### WHAT THE EXERCISE ASKS:
Look below for the line containing "TFI Online Privacy". Reproduce it and every line after it exactly, and nothing more.

Segment Start: RECORDS TO USE

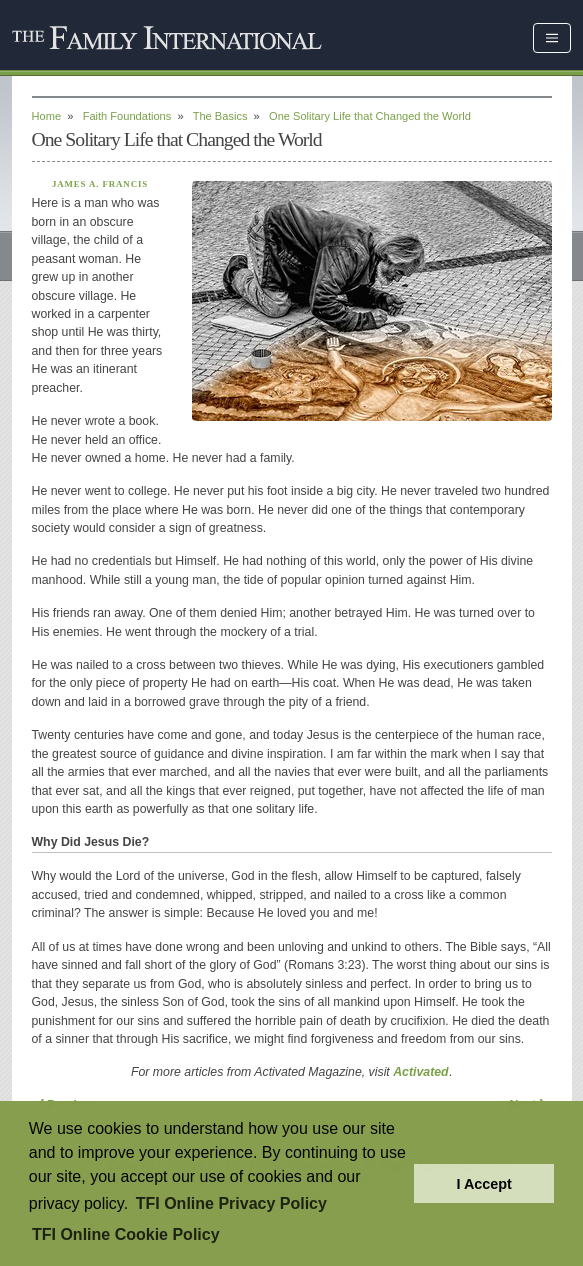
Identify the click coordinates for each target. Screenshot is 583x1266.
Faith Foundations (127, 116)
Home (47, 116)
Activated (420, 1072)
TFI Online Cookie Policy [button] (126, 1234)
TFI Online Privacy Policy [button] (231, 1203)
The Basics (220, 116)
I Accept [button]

Segment End: RECORDS TO USE

### WRITTEN ANSWER:
TFI Online Privacy Policy [button] (231, 1203)
The Basics (220, 116)
I Accept [button]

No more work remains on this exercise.